• _Work task_
Counting only lines below that contain the string "Autonics", give the total as a single number.

Dataset entries:
• • •
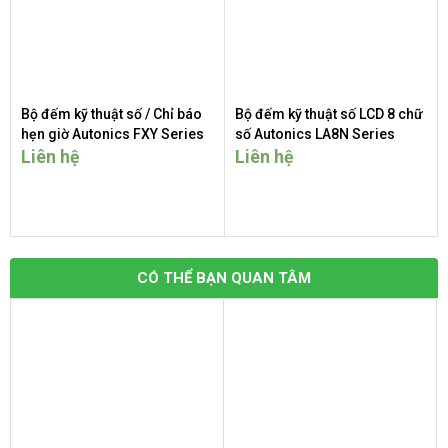
Bộ đếm kỹ thuật số / Chỉ báo
Bộ đếm kỹ thuật số LCD 8 chữ
hẹn giờ Autonics FXY Series
số Autonics LA8N Series
Liên hệ
Liên hệ
CÓ THỂ BẠN QUAN TÂM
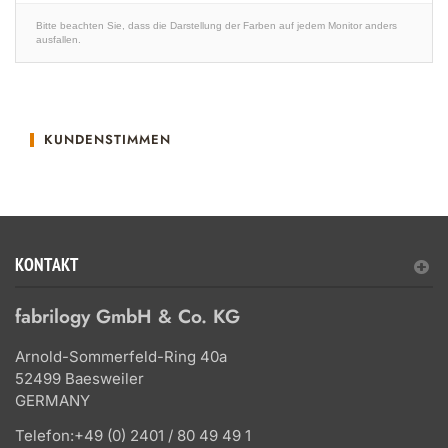
Bitte beachten Sie, dass die Darstellung der Farben auf jedem Monitor anders
ausfallen.
KUNDENSTIMMEN
KONTAKT
fabrilogy GmbH & Co. KG
Arnold-Sommerfeld-Ring 40a
52499 Baesweiler
GERMANY
Telefon:
+49 (0) 2401 / 80 49 49 1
• • •
• _Solution to this task_
2